What is RAID?
Originally, as envisaged in 1987 by Patterson, Gibson and Katz from the University of California in Berkeley, the acronym RAID stood for a "Redundant Array of Inexpensive Disks". In brief a larger number of smaller cheaper disks could be used in place of a single much more expensive large hard disk. (Or even to create a disk that was larger than any currently available).

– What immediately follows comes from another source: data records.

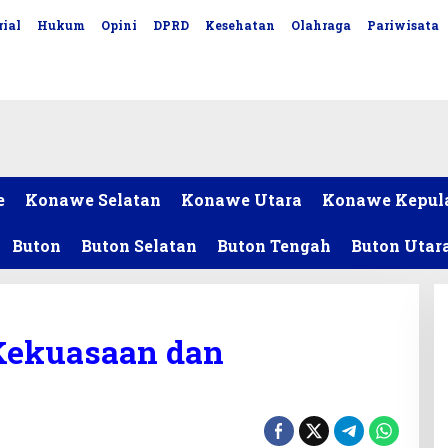
ial
Hukum
Opini
DPRD
Kesehatan
Olahraga
Pariwisata
e
Konawe Selatan
Konawe Utara
Konawe Kepul
Buton
Buton Selatan
Buton Tengah
Buton Utar
Kekuasaan dan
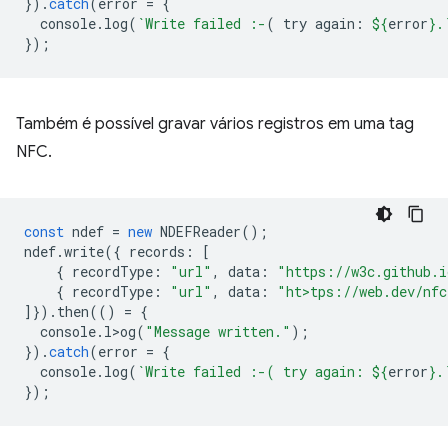
}).
catch
(
error
=
{
console
.
log
(
`Write failed :-
( try again: 
${
error
}
.
});
Também é possível gravar vários registros em uma tag
NFC.
const
ndef
=
new
NDEFReader
();
ndef
.
write
({
records
:
[
{
recordType
:
"url"
,
data
:
"https://w3c.github.i
{
recordType
:
"url"
,
data
:
"ht>tps://web.dev/nfc
]}).
then
(()
=
{
console
.
l>og
(
"Message written."
);
}).
catch
(
error
=
{
console
.
log
(
`Write failed :-( try again: 
${
error
}
.
});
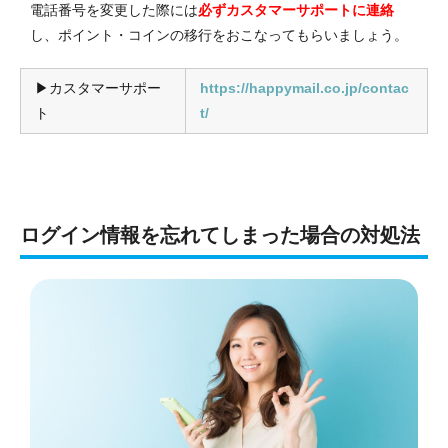
電話番号を変更した際には
必ずカスタマーサポートに連絡
し、ポイント・コインの移行をおこなってもらいましょう。
▶︎
カスタマーサポー
https://happymail.co.jp/contac
ト
t/
ログイン情報を忘れてしまった場合の対処法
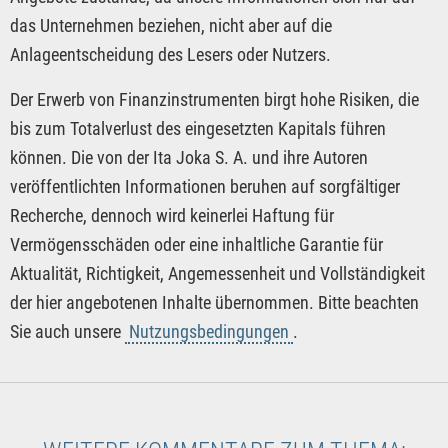
das Unternehmen beziehen, nicht aber auf die
Anlageentscheidung des Lesers oder Nutzers.
Der Erwerb von Finanzinstrumenten birgt hohe Risiken, die
bis zum Totalverlust des eingesetzten Kapitals führen
können. Die von der Ita Joka S. A. und ihre Autoren
veröffentlichten Informationen beruhen auf sorgfältiger
Recherche, dennoch wird keinerlei Haftung für
Vermögensschäden oder eine inhaltliche Garantie für
Aktualität, Richtigkeit, Angemessenheit und Vollständigkeit
der hier angebotenen Inhalte übernommen. Bitte beachten
Sie auch unsere
Nutzungsbedingungen
.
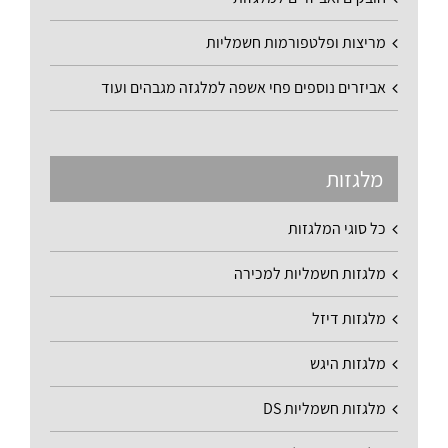
מריצות ופלטפורמות חשמליות
אביזרים נוספים פחי אשפה למלגזה מגבהים ועוד
מלגזות
כל סוגי המלגזות
מלגזות חשמליות למכירה
מלגזות דיזל
מלגזות היגש
מלגזות חשמליות DS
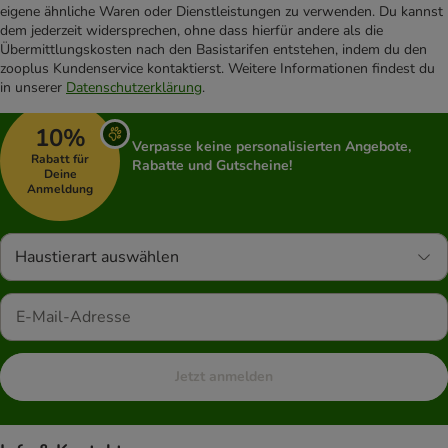
eigene ähnliche Waren oder Dienstleistungen zu verwenden. Du kannst
dem jederzeit widersprechen, ohne dass hierfür andere als die
Übermittlungskosten nach den Basistarifen entstehen, indem du den
zooplus Kundenservice kontaktierst. Weitere Informationen findest du
in unserer
Datenschutzerklärung
.
10%
Verpasse keine personalisierten Angebote,
Rabatt für
Rabatte und Gutscheine!
Deine
Anmeldung
Haustierart auswählen
Jetzt anmelden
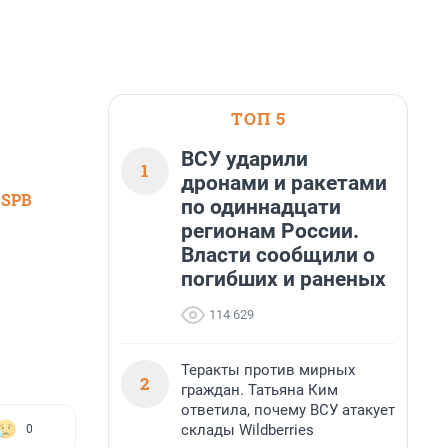
ТОП 5
ВСУ ударили
1
дронами и ракетами
 SPB
по одиннадцати
регионам России.
Власти сообщили о
погибших и раненых
114 629
Теракты против мирных
2
граждан. Татьяна Ким
ответила, почему ВСУ атакует
склады Wildberries
0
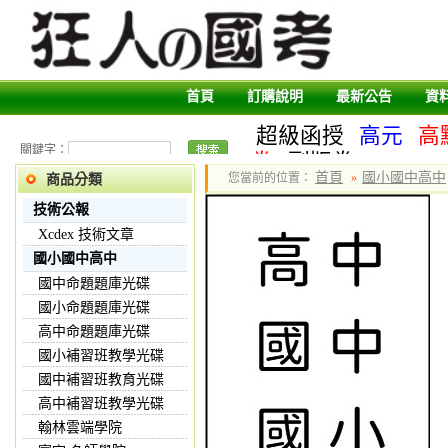
首頁
訂購說明
最新公告
資
超級函授
高元
高
關鍵字：
卷
副版卷
首頁
國小國中高中
您當前的位置：
»
商品分類
技術公報
Xcdex 技術文章
國小國中高中
國中命題題庫光碟
國小命題題庫光碟
高中命題題庫光碟
國小補習班教學光碟
國中補習班教育光碟
高中補習班教學光碟
翰林雲端學院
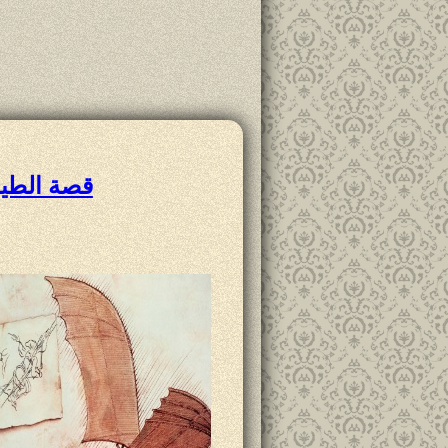
قصة الطير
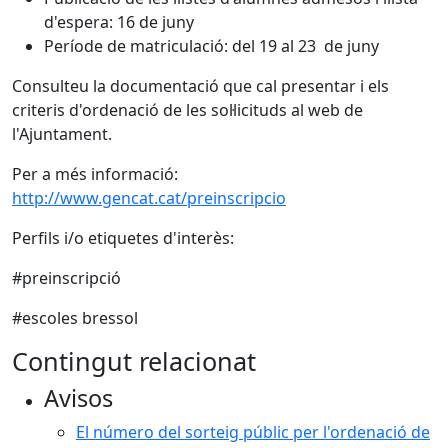
d'espera: 16 de juny
Període de matriculació: del 19 al 23 de juny
Consulteu la documentació que cal presentar i els
criteris d'ordenació de les sol·licituds al web de
l'Ajuntament.
Per a més informació:
http://www.gencat.cat/preinscripcio
Perfils i/o etiquetes d'interès:
#preinscripció
#escoles bressol
Contingut relacionat
Avisos
El número del sorteig públic per l'ordenació de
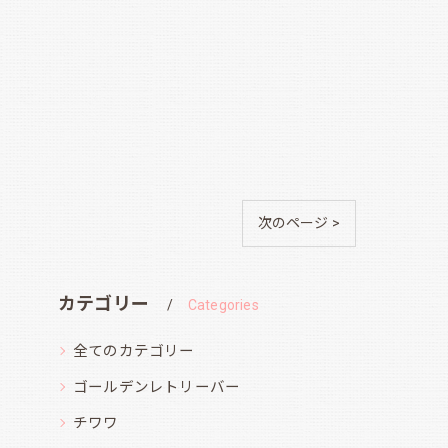
次のページ >
カテゴリー
Categories
全てのカテゴリー
ゴールデンレトリーバー
チワワ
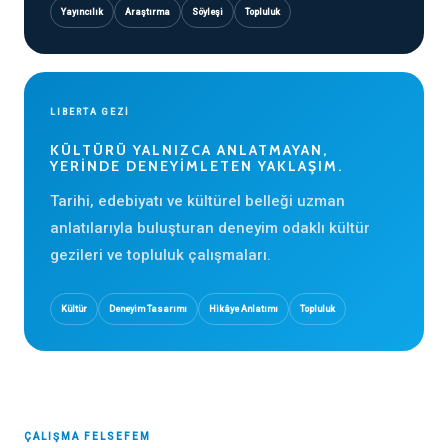
Yayıncılık
Araştırma
Söyleşi
Topluluk
LIBERTA GEZİ
KÜLTÜRÜ YALNIZCA ANLATMAYAN,
YERINDE DENEYIMLETEN YAKLAŞIM.
Tarihi, edebiyatı ve kültürel belleği uzman
anlatılarıyla buluşturan deneyim odaklı kültür
gezileri ve topluluk çalışmaları.
Kültür
Deneyim Tasarımı
Hikâye Anlatımı
Topluluk
ÇALIŞMA FELSEFEM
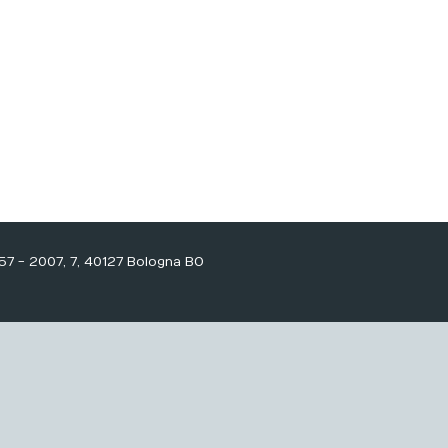
7 - 2007, 7, 40127 Bologna BO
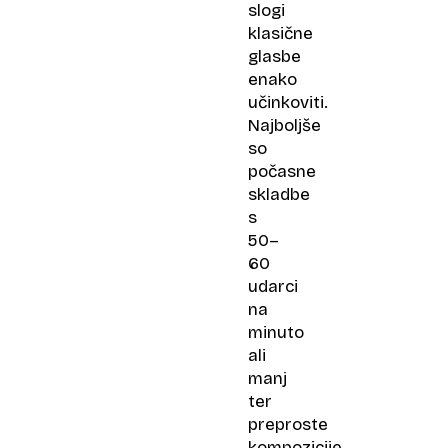
slogi
klasične
glasbe
enako
učinkoviti.
Najboljše
so
počasne
skladbe
s
50–
60
udarci
na
minuto
ali
manj
ter
preproste
kompozicije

They went a stage further and postulated a variety of options that would not only result in getting a big disk for a lower cost, but could improve performance, or increase reliability at the same time. Partly the options for improved reliability were required as using multiple disks gave a reduction in the Mean Time Between Failure, divide the MTBF for a drive in the array by the number of drives and theoretically a RAID will fail more quickly than a single disk.
Today RAID is usually described as a "Redundant Array of Independent Disks", technology has moved on and even the most costly disks are not particularly expensive.
Five levels of RAID were originally defined, some geared towards performance, others to improved fault tolerance, though the first of these did not have any "redundancy" or "fault-tolerance" so might not truly be considered RAID.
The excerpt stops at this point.